How do I repair relationships at work after being combative in my job?


 I’ve struggled building relationships at work and some honest feedback from a friend made me realize how I’m the problem.

I grew up in an abusive family and it’s made me afraid of people. A consistent theme I’ve had at work is when I feel threatened (running into someone envious, less competent, more ambitious, not wanting to take responsibility…) I start out ready to fight. I go from 0-100 when I encounter less-than-nice traits in others.

This is a product of my nervous system always being on high alert (C-PTSD). I instantly go to maximum defenses (something I had to do to survive as a child). I’m also afraid of people so I don’t stay in touch or reach out and socialize because I’m terrified of them.

I can completely see how this is offputting, makes me hard to trust, and creates problems with my coworkers.
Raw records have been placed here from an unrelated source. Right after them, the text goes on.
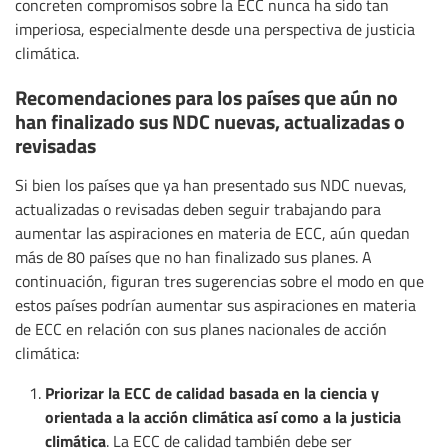
concreten compromisos sobre la ECC nunca ha sido tan
imperiosa, especialmente desde una perspectiva de justicia
climática.
Recomendaciones para los países que aún no
han finalizado sus NDC nuevas, actualizadas o
revisadas
Si bien los países que ya han presentado sus NDC nuevas,
actualizadas o revisadas deben seguir trabajando para
aumentar las aspiraciones en materia de ECC, aún quedan
más de 80 países que no han finalizado sus planes. A
continuación, figuran tres sugerencias sobre el modo en que
estos países podrían aumentar sus aspiraciones en materia
de ECC en relación con sus planes nacionales de acción
climática:
Priorizar la ECC de calidad basada en la ciencia y
orientada a la acción climática así como a la justicia
climática
. La ECC de calidad también debe ser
Honestly, I feel a ton of embarrassment and shame having realized this and will obviously never do it again. I feel awful that I’ve been a hard person to deal with.

My question is, what would you suggest to start repairing relationships at work? If you worked with someone like that, what would help you trust me again?

Edit: I’ve been working with a great counselor for a while now. I don’t need the suggestion to find a therapist, but thanks to anyone who has brought that forward.


JobAdvisor:

General tips:

  • Never call someone out by name

    • "I can't start the closeout because Bob hasn't sent me the invoice"

      • Problem-focused

      • Blaming someone else (even if it is their fault)

      • Makes you look less like a team player

    • "I'm still waiting on the invoice, but I'll shoot a follow-up!"

      • solution focused

      • the response focuses on how you are helping

      • For your follow up:

      • bad - "Bob, I can't do the closeout until you send the invoice, can you send it asap?"

      • ok - "Bob, I'm trying to do the closeout, do you mind shooting me the invoice when you have a chance? Anyway hope all is well!"

  • Getting into an argument with a coworker is not a good look, even if you are in the right

    • Management only ever sees the bottom line, which is you and your coworker can't get along with people.

      • Trying to explain why to your boss why it's their fault and not yours (even if you are right) often makes you look manipulative and like you're willing to throw others under the bus to get ahead.

      • You're gonna look a lot better if you just apologize and move on.

    • No matter where you go you'll work with assholes, you can't change that and you can't change them.

  • I would apologize and more importantly attempt to change your behavior

    • "Hey Sue, I'm sorry I snapped at you the other day, that's not the way I want to treat people and I'm trying to work on that. I appreciate and respect you as a coworker and I wanted to say I'm sorry about that."